___ Records supplied

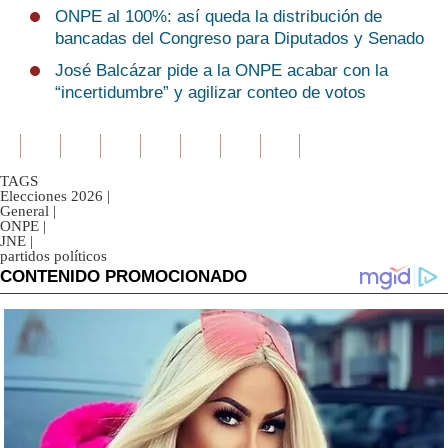
ONPE al 100%: así queda la distribución de
bancadas del Congreso para Diputados y Senado
José Balcázar pide a la ONPE acabar con la
“incertidumbre” y agilizar conteo de votos
TAGS
Elecciones 2026
|
General
|
ONPE
|
JNE
|
partidos políticos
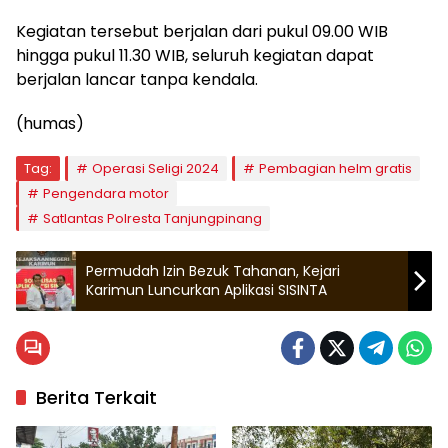
Kegiatan tersebut berjalan dari pukul 09.00 WIB
hingga pukul 11.30 WIB, seluruh kegiatan dapat
berjalan lancar tanpa kendala.
(humas)
Tag:
Operasi Seligi 2024
Pembagian helm gratis
Pengendara motor
Satlantas Polresta Tanjungpinang
Permudah Izin Bezuk Tahanan, Kejari
Karimun Luncurkan Aplikasi SISINTA
Berita Terkait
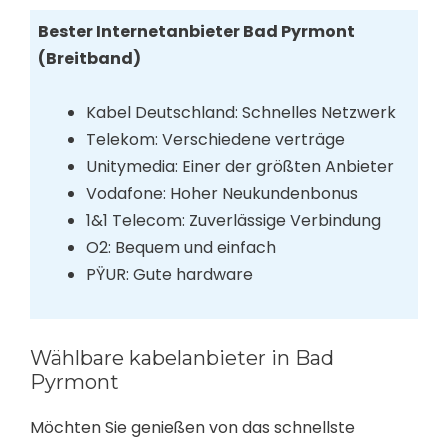
Bester Internetanbieter Bad Pyrmont
(Breitband)
Kabel Deutschland: Schnelles Netzwerk
Telekom: Verschiedene verträge
Unitymedia: Einer der größten Anbieter
Vodafone: Hoher Neukundenbonus
1&1 Telecom: Zuverlässige Verbindung
O2: Bequem und einfach
PŸUR: Gute hardware
Wählbare kabelanbieter in Bad
Pyrmont
Möchten Sie genießen von das schnellste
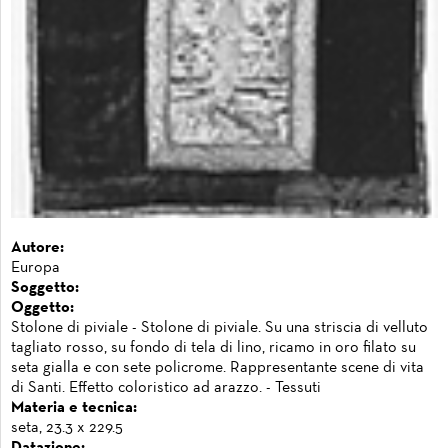
Autore:
Europa
Soggetto:
Oggetto:
Stolone di piviale - Stolone di piviale. Su una striscia di velluto
tagliato rosso, su fondo di tela di lino, ricamo in oro filato su
seta gialla e con sete policrome. Rappresentante scene di vita
di Santi. Effetto coloristico ad arazzo. - Tessuti
Materia e tecnica:
seta, 23.3 x 229.5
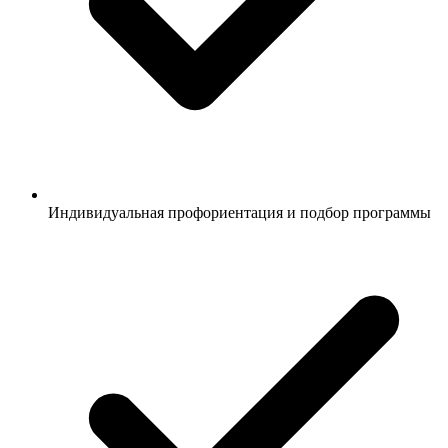
Индивидуальная профориентация и подбор программы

______

* [Task objective] Could you output exactly the lines above, from the line with "partidos políticos" up to and including the line with "Telekom: Verschiedene verträge", and nothing else, skipping the pictures?

* [Result]
partidos políticos
Kegiatan tersebut berjalan dari pukul 09.00 WIB
hingga pukul 11.30 WIB, seluruh kegiatan dapat
berjalan lancar tanpa kendala.
(humas)
Tag:
Operasi Seligi 2024
Pembagian helm gratis
Pengendara motor
Satlantas Polresta Tanjungpinang
Permudah Izin Bezuk Tahanan, Kejari
Karimun Luncurkan Aplikasi SISINTA
Berita Terkait
Bester Internetanbieter Bad Pyrmont
(Breitband)
Kabel Deutschland: Schnelles Netzwerk
Telekom: Verschiedene verträge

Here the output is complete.